What is needed — With all images left out, restate the records below exactly as written.

Data records —
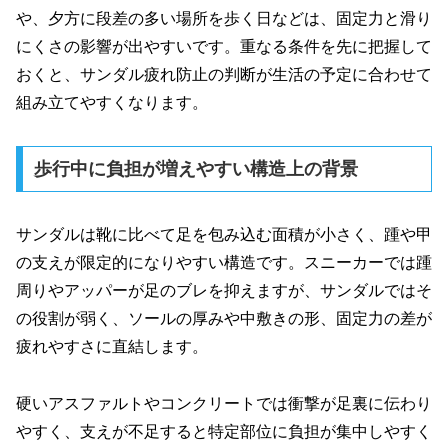
や、夕方に段差の多い場所を歩く日などは、固定力と滑り
にくさの影響が出やすいです。重なる条件を先に把握して
おくと、サンダル疲れ防止の判断が生活の予定に合わせて
組み立てやすくなります。
歩行中に負担が増えやすい構造上の背景
サンダルは靴に比べて足を包み込む面積が小さく、踵や甲
の支えが限定的になりやすい構造です。スニーカーでは踵
周りやアッパーが足のブレを抑えますが、サンダルではそ
の役割が弱く、ソールの厚みや中敷きの形、固定力の差が
疲れやすさに直結します。
硬いアスファルトやコンクリートでは衝撃が足裏に伝わり
やすく、支えが不足すると特定部位に負担が集中しやすく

Answer to this task —
や、夕方に段差の多い場所を歩く日などは、固定力と滑り
にくさの影響が出やすいです。重なる条件を先に把握して
おくと、サンダル疲れ防止の判断が生活の予定に合わせて
組み立てやすくなります。
歩行中に負担が増えやすい構造上の背景
サンダルは靴に比べて足を包み込む面積が小さく、踵や甲
の支えが限定的になりやすい構造です。スニーカーでは踵
周りやアッパーが足のブレを抑えますが、サンダルではそ
の役割が弱く、ソールの厚みや中敷きの形、固定力の差が
疲れやすさに直結します。
硬いアスファルトやコンクリートでは衝撃が足裏に伝わり
やすく、支えが不足すると特定部位に負担が集中しやすく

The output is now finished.